This is normal that almost nobody notices it, because even if people use "crystal clear" displays, they are used to blurry pictures, because their screens are almost never feeded at their native res', and anyway, as soon as something moves on the screen, it gets blurred (because LCD cells are too slow).






I guess I can't have everything. The bigger the rez, the more accurate the screenshots get, no wonder, but serves nothing if you need to downscale them in order to display it on your monitor. For game analysis, you need to show full screenshots, think about it. And I'm not disatisfied with the results I got, as I told you. Once I get them less blurry, that is.

I tried to take the best and sharpest pictures, tried several way to resize them, but at the end, it's the same problem: there aren't enough pixel to show enough details.

To take sharper pictures of the CRT screen, remember it's a question of shutter speed and underexposure. Try to find the good set-up to, to have low levels, just enough to be able to recover them.

55 (editado por Eboshidori 18-07-2010 01:45:25)

Re: Low-res screenshots

By the way, another exemple of dumb scaling:

Ketsui port on XBox 360.

Well, how display the PGM resolution (448x224) in a 640x480 window, for those who wants to set their system at 480i, to plug it into a 15kHz 4/3 CRT ?
As usual, let's do some irregular stretch an blurr it !!
Considering that this resolution (640x480) is meant for 4/3 CRT, and not for 16/9 HD LCD with fixed resolution, they could have done it way better: they should have double the height of the screen (224x2=448) with nearest neighbor option (no filtring) and do nothing to the horziontal size. So, you display a 448x448 picture in a 640x480 windows. You just have to change the horizontal size in the chassis of your CRT, a perfect stretch with no loss of quality (thanx to the flexibility of the raster).

There are several ways to disable the interlacing of the picture (because the 360 can't do it, 480i is the lowest it can do): some chassis allow it (in arcade monitors and consumer TVs) , some scan-converter do it too.

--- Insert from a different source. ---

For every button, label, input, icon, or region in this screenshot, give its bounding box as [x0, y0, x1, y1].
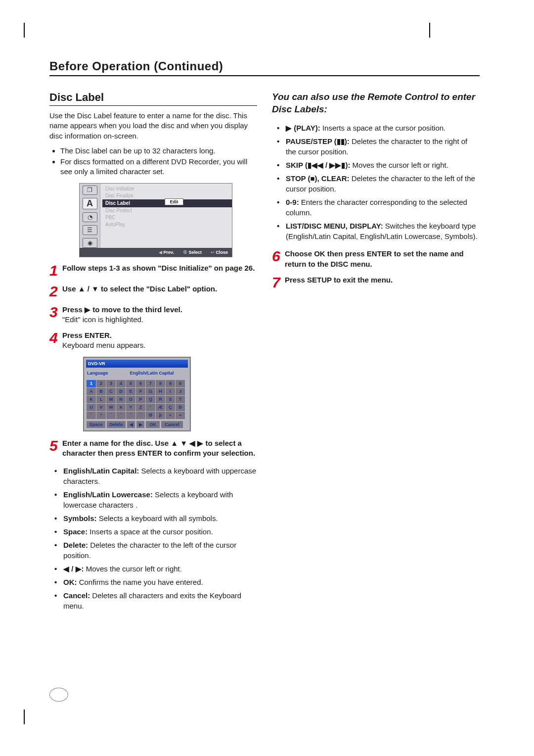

Of course, this way of display Ketsui isn't available, and will never be (it could be done via some software patch, but nobody [ but me :P ] will demand it, and Cave won't do it even if there were enough people to demand it...).

While you can disable the interlacing of the game, anyway you will always get a shitty picture (stretched and filtred), with scrolling artefact...

Aw shit...

56

Re: Low-res screenshots

Eboshidori escribió:

I tried to take the best and sharpest pictures, tried several way to resize them, but at the end, it's the same problem: there aren't enough pixel to show enough details.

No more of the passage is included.